Using artificial intelligence with a growth mindset.
Artificial Intelligence (AI) has already become an integral part of all of our lives, revolutionising many industries. Its role within the property sector is in its infancy but it will, undoubtedly, play a huge part in everything from reading, correcting and creating complex legal documents to providing the interface between industry professionals and customers and clients.
However, the Utopian dream of many to replace estate agents by unlocking AI’s full potential will require more than just technical expertise; it will demand a growth mindset with a focus on continuous improvement and a significant amount of bullsh*t checking!
A growth mindset, as conceived by Stanford psychologist Carol Dweck and colleagues, emphasises the idea that skills and knowledge can be developed through hard work and dedication. Unlike a fixed mindset, which assumes that abilities are unchangeable, individuals with a growth mindset embrace effort and view challenges as opportunities for learning and growth. Fostering this mindset will be crucial for effective AI development and we must ensure we look to question and critique the outputs that are part of this process as the track record so far is mixed, to say the least!
When raising a child, a parent or guardian doesn’t wait until they’ve mastered every skill before allowing them to explore the world. Similarly, AI benefits from early deployment. Instead of hoarding data behind closed doors, organisations are putting AI to work in real-world scenarios. This approach generates valuable feedback and enriches the algorithm with new data. Just as a child learns to ride a bike by getting on it, experiencing falling off and going again, AI learns by actually doing but there has already been many a scraped knee so far!
A growth mindset acknowledges that learning never stops. AI systems, like curious learners, thrive on experimentation. They learn from both successes and failures.
IBM’s diagnostic AI system, Watson Health, outperformed doctors in laboratory experiments but failed in the field and gave many inaccurate and dangerous therapy suggestions. It was subsequently sold off for “parts”.
The mighty Google recently created images through its Gemini AI that, having had so much racial and gender diversity input into its algorithm, resulted in images of Black and Asian German soldiers from WW2 together with other similar, and inaccurate, historic imagery such as a picture of the Founding Fathers of America that included a much more diverse group of people than were present in reality. The desire for diversity, and to avoid stereotyping, had outweighed historical accuracy.
Microsoft’s chatbot, Tay, was designed to learn from human interactions and engage in slang-filled conversations. Within 24 hours, Tay tweeted, “Hitler was correct to hate the Jews.” The experiment revealed how data can corrupt an AI model, even in a controlled laboratory environment.
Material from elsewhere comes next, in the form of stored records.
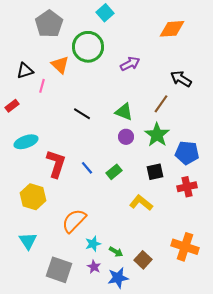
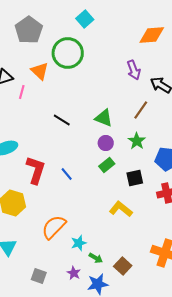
purple arrow: (130, 64) -> (134, 70), moved, turned 96
green star: (157, 135) -> (137, 141), size x0.7
green rectangle: (114, 172) -> (107, 165), moved
cyan star: (93, 244) -> (79, 243), moved
gray square: (59, 270) -> (39, 276), size x0.6

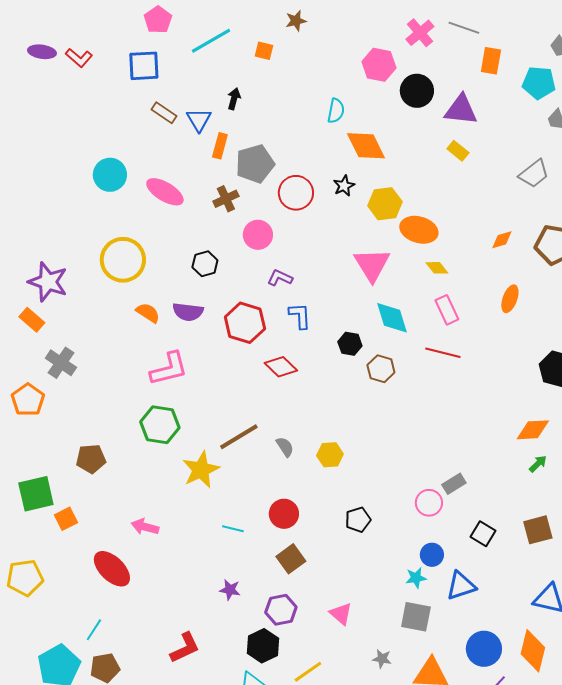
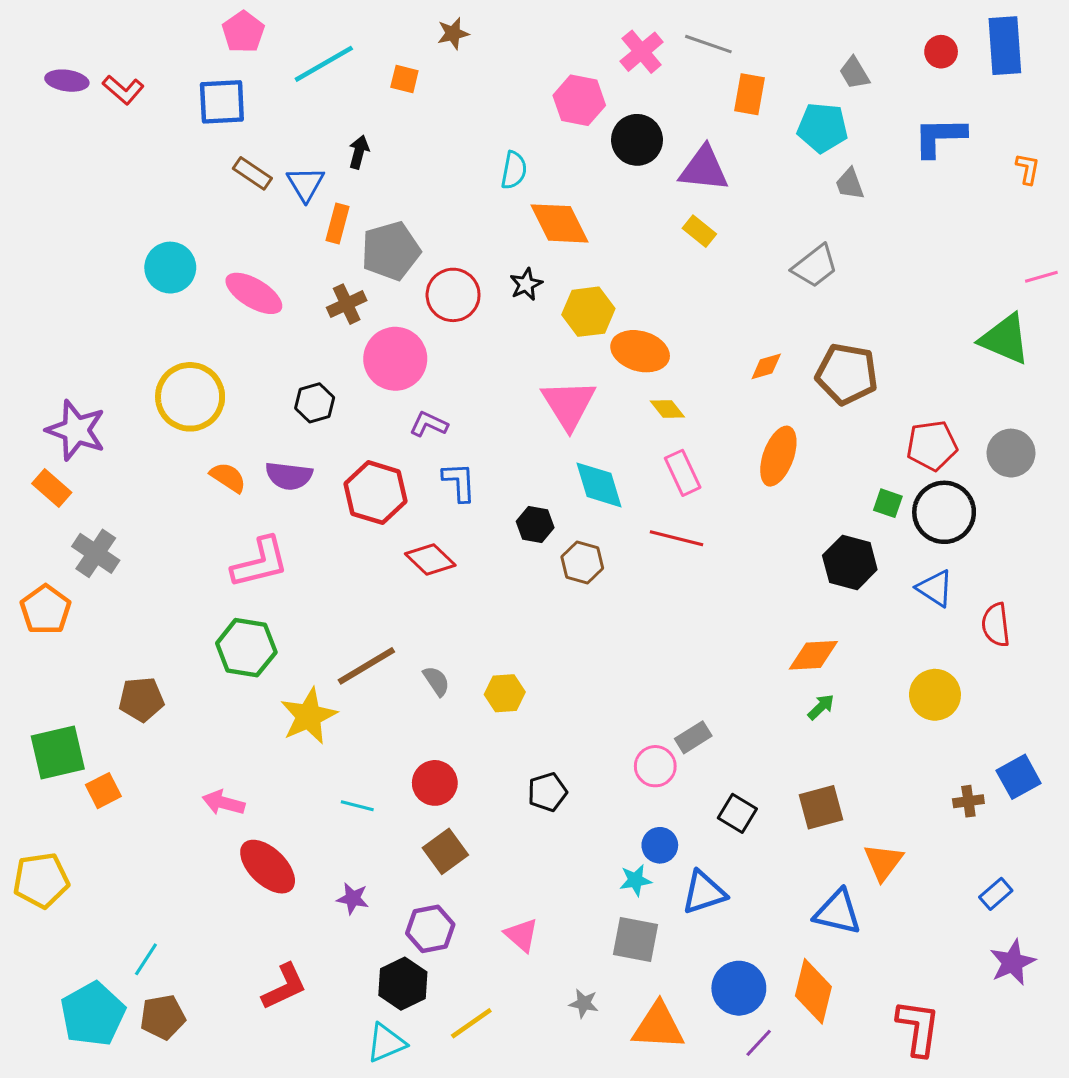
pink circle: (258, 235) -> (395, 359), size x1.4
orange ellipse: (510, 299) -> (778, 456), size x1.4
red ellipse: (112, 569) -> (268, 867), moved

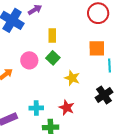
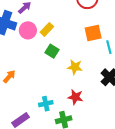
yellow rectangle: (52, 36) -> (47, 29), turned 56
pink circle: (29, 60) -> (28, 30), moved

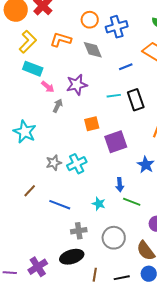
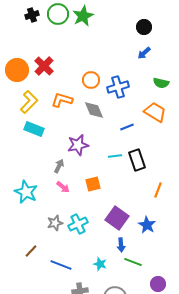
pink arrow: (48, 87) -> (63, 187), moved
purple square: (116, 142) -> (117, 218), moved, turned -35

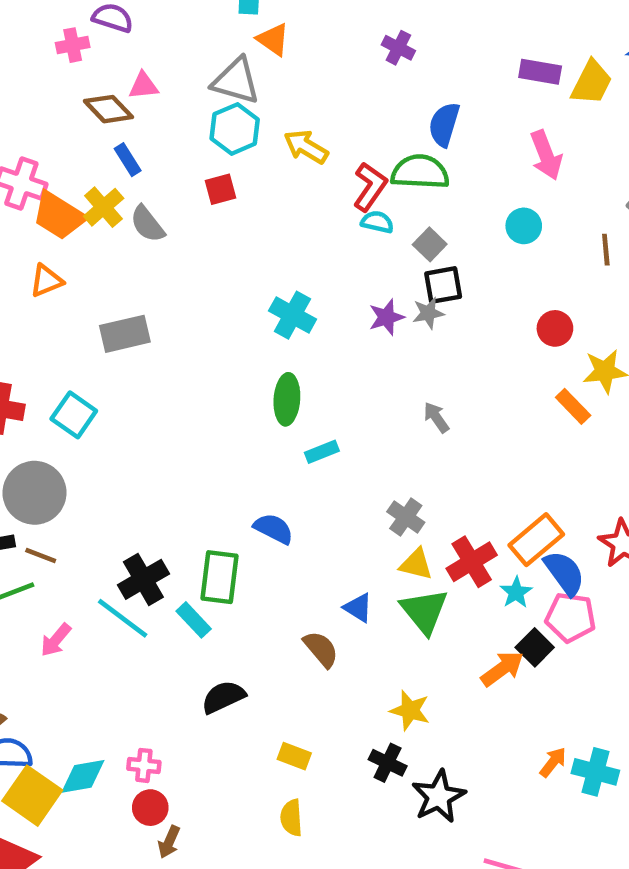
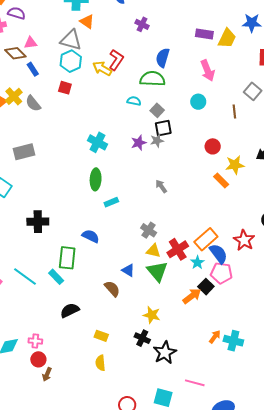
blue rectangle: (128, 160) -> (33, 69), moved
red L-shape: (370, 187) -> (116, 60), moved
red square: (220, 189) -> (65, 88), turned 32
black cross: (143, 579) -> (38, 222), moved, turned 30

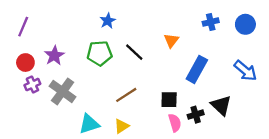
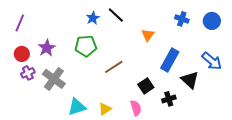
blue cross: (211, 22) -> (182, 19), turned 32
black line: (134, 52) -> (116, 15), moved
brown line: (126, 95) -> (114, 67), moved
black square: (169, 100) -> (146, 86), turned -35
black triangle: (221, 105) -> (190, 80), moved
pink semicircle: (175, 123) -> (136, 108), moved

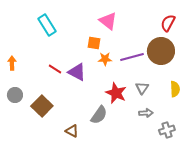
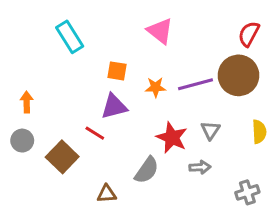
orange square: (94, 43) -> (117, 71), moved
orange arrow: (12, 63) -> (27, 102), moved
red line: (55, 69) -> (95, 133), moved
purple triangle: (77, 72) -> (114, 106), turned -42
gray arrow: (146, 113) -> (200, 167), moved
brown triangle: (72, 131) -> (107, 194), turned -32

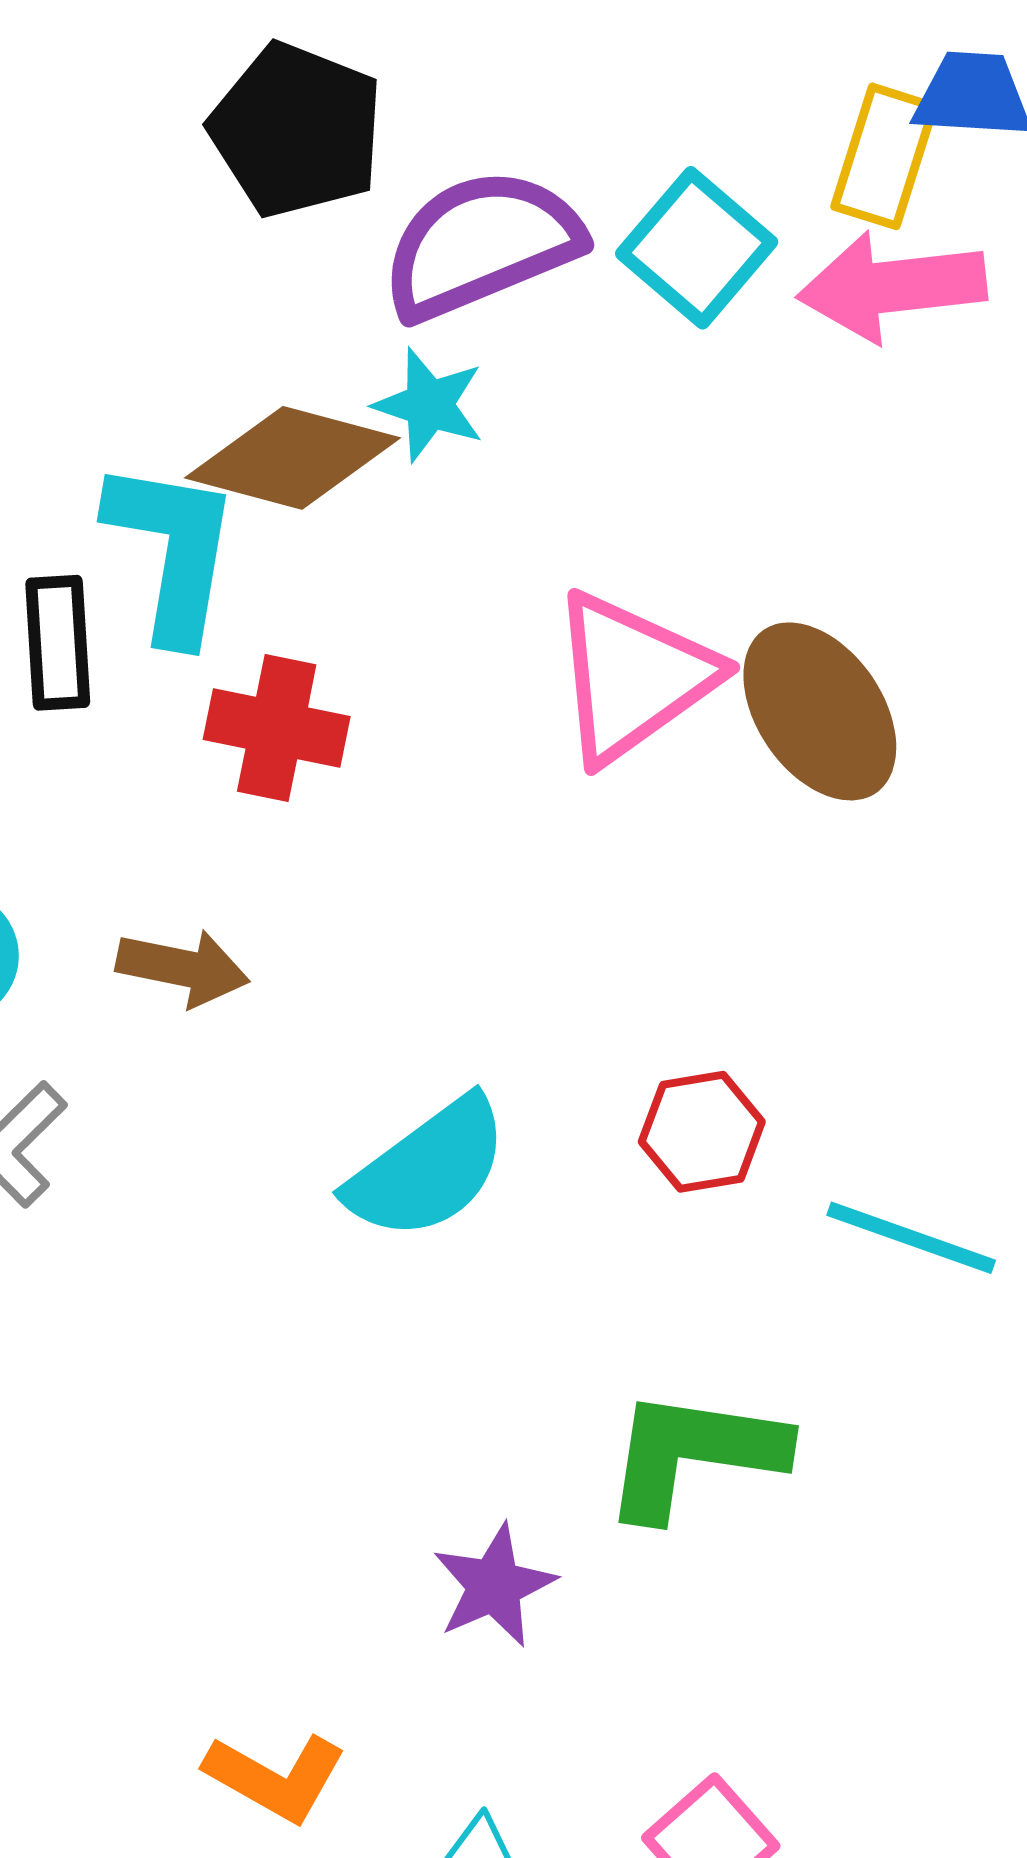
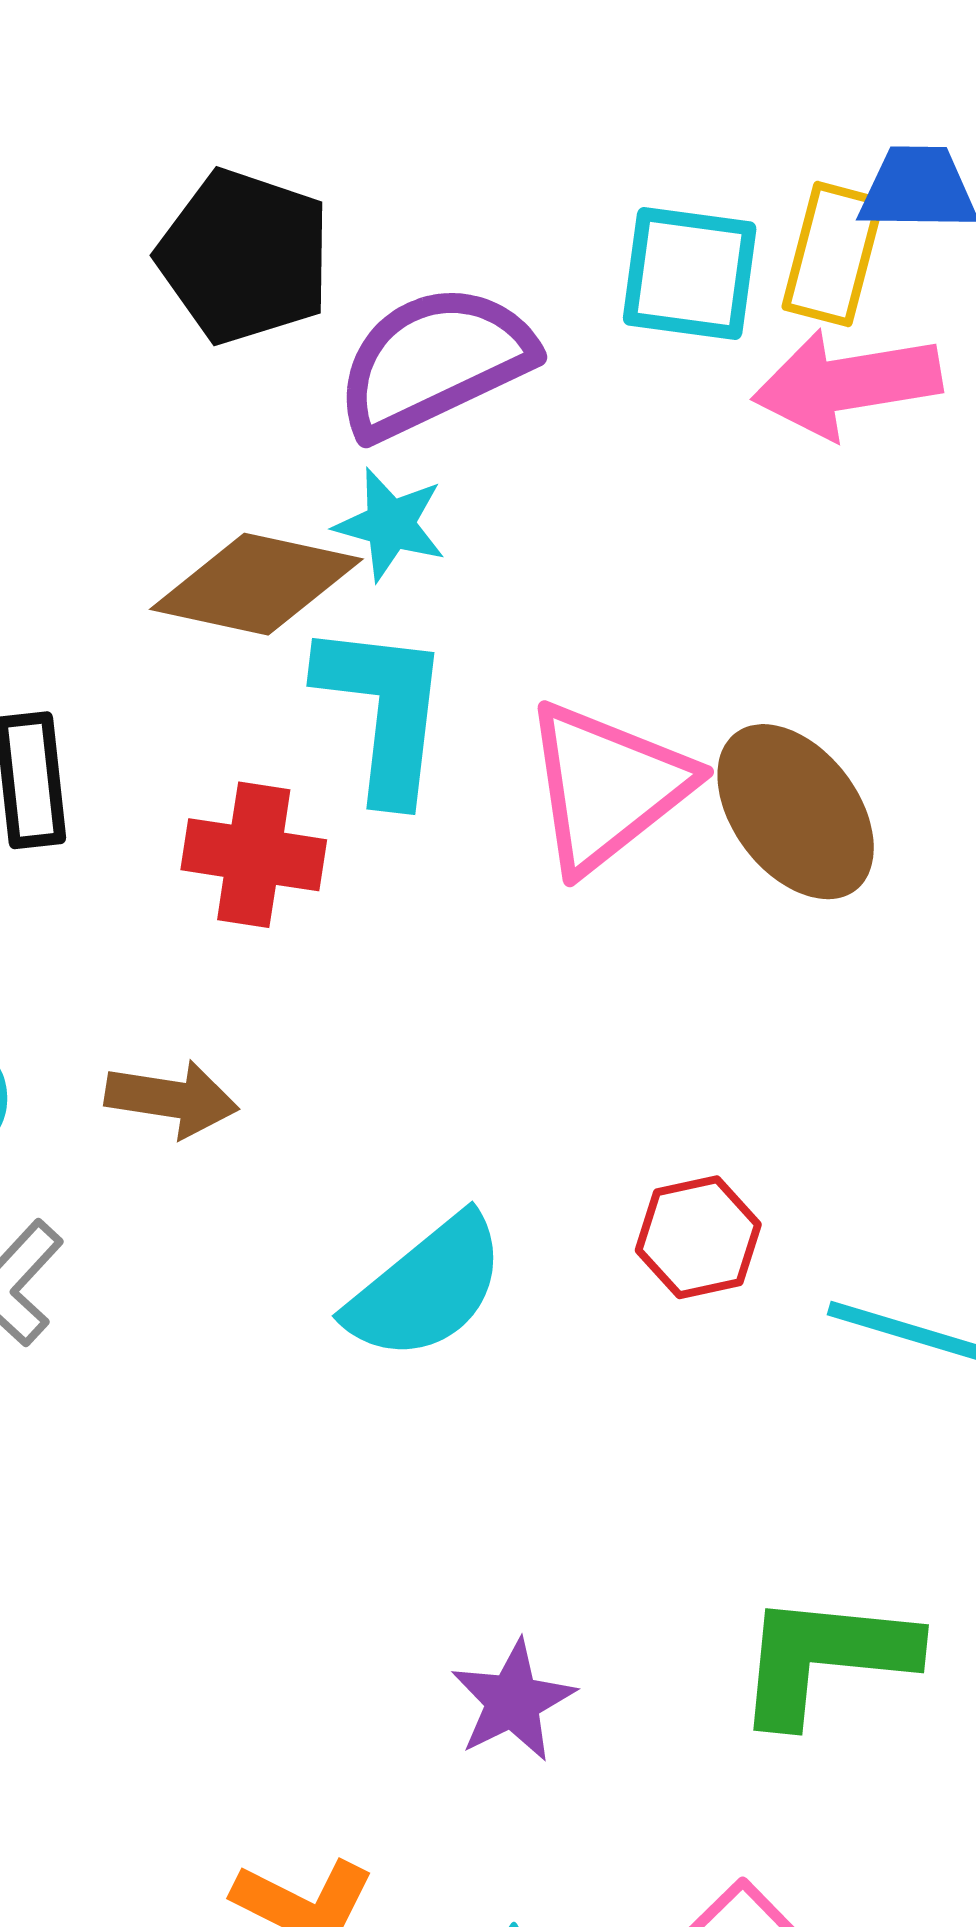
cyan square: (697, 248) -> (690, 274), moved, turned -30
cyan L-shape: (173, 550) -> (383, 711), moved
green L-shape: (694, 1454) -> (825, 1658), moved

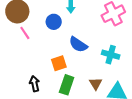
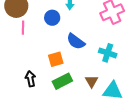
pink line: (25, 33) -> (23, 28), turned 32
green rectangle: (67, 85) -> (62, 81), turned 42

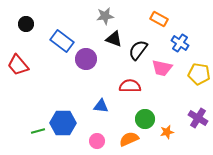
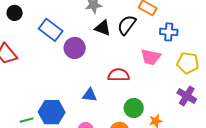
blue cross: (180, 43) -> (169, 32), turned -30
black semicircle: (138, 50) -> (127, 25), moved
purple cross: (198, 118) -> (187, 96), moved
Amazon aimed to automate its recruitment process using AI. However, the system turned out to be sexist by favouring white male candidates. This incident highlighted the dangers of biased training data and the need for rigorous testing to prevent discriminatory outcomes.
AI-generated deepfakes can manipulate videos and audio, blurring the line between reality and fiction. These pose huge risks to privacy, security, and public trust. Ensuring responsible use of AI is crucial. As we have seen, AI systems learn from historical data, which may itself contain biases. When used in critical domains like criminal justice or lending, biased algorithms can perpetuate discrimination. AI systems are clearly not infallible. Errors can occur due to flawed design, incorrect assumptions, or unforeseen scenarios. Establishing accountability and transparency will be essential to mitigating risks.
Whilst AI has made remarkable strides, its failures underscore the need for responsible development, rigorous testing, and ongoing vigilance to prevent unintended consequences. As we continue to integrate AI into our lives, understanding its limitations and addressing its shortcomings will be crucial for a successful and ethical future.
Like Elon Musk’s Space X programme, it is moving fast and there are many who feel that it is better to do something, make an error and then quickly correct and move on rather than try and get everything sorted before trying it out. In the world of property, the outcomes generated by AI may be less serious and have more minor consequences than in other areas but they could still be devastating for individuals and businesses whose decision making relies on, or is undertaken, by uninhibited AI.
I’m not advocating a return to a quill pen and parchment; we need to embrace change. But I am wary about how AI may shape the future of the property world. There is currently a mad clamour to introduce new AI systems, many of which, are, by definition, still learning to walk when the users already know how to run. It will certainly help speed up processes and do the “heavy lifting” but, as with many things, rubbish in, rubbish out.
Of course, the public don’t have a huge amount of trust in estate agents and what they say now and so I may be overly concerned about AI propagating this position further. We shall see.